Młoda kobieta zadzwoniła po służby ratunkowe do swojego kolegi twierdząc, że jej partner wskoczył do rzeki Warty i nie wypływa. Skończyło się na interwencji służb. Na pomoc „tonącemu” ruszyły policyjne patrole, wozy bojowe straży pożarnej z łodzią motorową. Tymczasem rzekomy desperat nawet nie myślał o tym żeby wchodzić do wody, a jego ubranie było suche.

W piątek, 26 września, tuż po godz. 20.00, pod numer alarmowy 112 zadzwonił mężczyzna, który poinformował telefonicznie, że odezwała się do niego koleżanka twierdząc, iż jej partner w Śremie na wysokości ul. Popiełuszki wskoczył do rzeki Warty i nie wypływa. Zgłaszający powiedział, że kobieta prosiła go o wezwanie służb.

Na miejsce natychmiast ruszyły policyjne patrole oraz dwa wozy bojowe straży pożarnej z łodzią motorową. Policjanci szybko ustalili, że historia nie ma nic wspólnego z rzeczywistością. Rzekomy „tonący mężczyzna” był zupełnie bezpieczny. Zaprzeczył, aby chciał wchodzić do wody, a jego ubranie było suche. Mężczyzna po prostu pokłócił się ze swoją partnerką. Ona natomiast nie potrafiła racjonalnie wyjaśnić dlaczego zadzwoniła do kolegi twierdząc, że partner wskoczył do rzeki Warty i nie wypływa. Policjanci z Zespołu do spraw Wykroczeń skierują do sądu wniosek o ukaranie 20-latki, która wywołała fałszywy alarm.

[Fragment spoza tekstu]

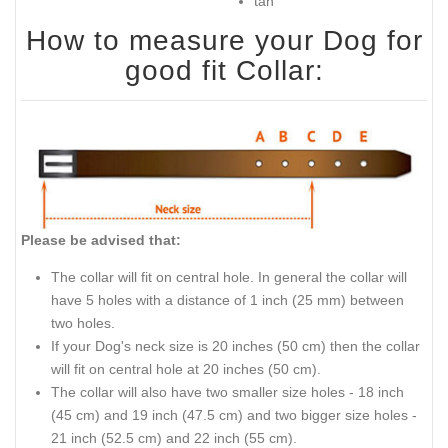
tan
How to measure your Dog for
good fit Collar:
Please be advised that:
The collar will fit on central hole. In general the collar will
have 5 holes with a distance of 1 inch (25 mm) between
two holes.
If your Dog's neck size is 20 inches (50 cm) then the collar
will fit on central hole at 20 inches (50 cm).
The collar will also have two smaller size holes - 18 inch
(45 cm) and 19 inch (47.5 cm) and two bigger size holes -
21 inch (52.5 cm) and 22 inch (55 cm).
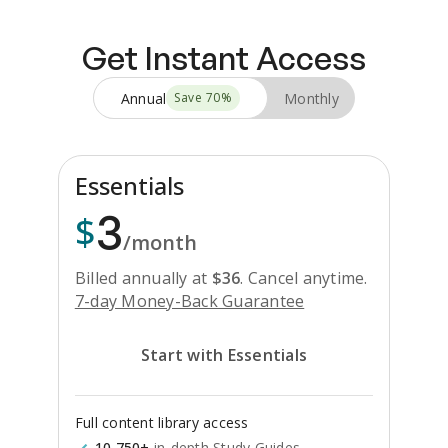
Get Instant Access
Annual
Monthly
Save
70
%
Essentials
3
$
/month
Billed annually at
$
36
.
Cancel anytime.
7-day Money-Back Guarantee
Start with Essentials
Full content library access
10,750+
in-depth Study Guides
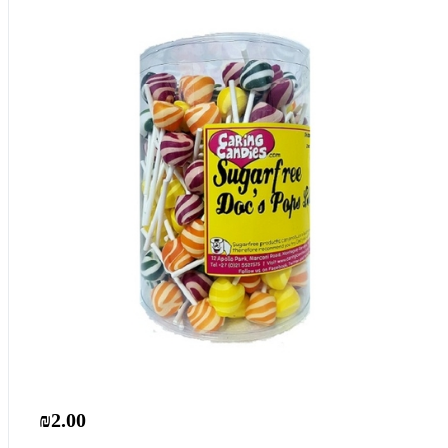
₪2.00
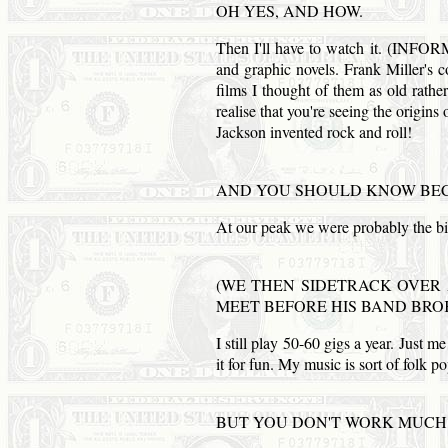
OH YES,
AND
HOW.
Then I'll have to watch it. (
and graphic novels. Frank Miller's 
films I thought of them as old rather
realise that you're seeing the origin
Jackson invented rock and roll!
AND
YOU SHOULD KNOW BE
At our peak we were probably the b
(WE THEN SIDETRACK OVER 
MEET BEFORE HIS BAND BRO
I still play 50-60 gigs a year. Just m
it for fun. My music is sort of folk p
BUT YOU
DON
'T
WORK
MUCH 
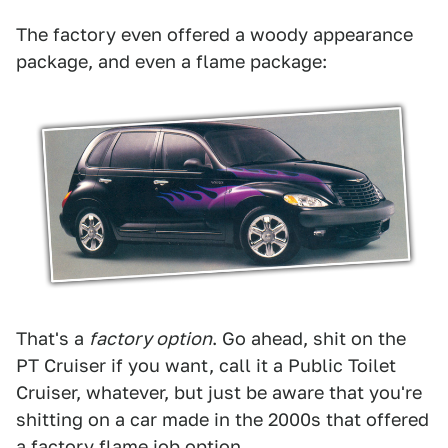
The factory even offered a woody appearance
package, and even a flame package:
That's a
factory option
. Go ahead, shit on the
PT Cruiser if you want, call it a Public Toilet
Cruiser, whatever, but just be aware that you're
shitting on a car made in the 2000s that offered
a factory flame job option.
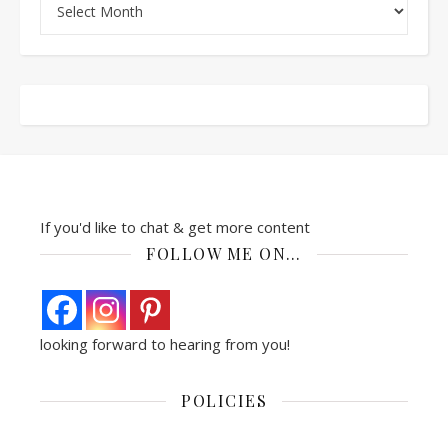
If you'd like to chat & get more content
FOLLOW ME ON…
looking forward to hearing from you!
POLICIES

– Niestety, wśród zgłoszeń, które wpływają do służb, czasami zdarzają się takie, które nie polegają na prawdzie. Angażują one wielu policjantów, strażaków czy ratowników medycznych. Pamiętajmy, że w tym czasie ktoś naprawdę mógłby potrzebować natychmiastowej pomocy. Wywołanie fałszywego alarmu to nie tylko nieodpowiedzialność czy wręcz bezmyślność, ale także wykroczenie zagrożone karą aresztu, ograniczenia wolności albo grzywny – mówi Ewa Kasińska z policji w Śremie.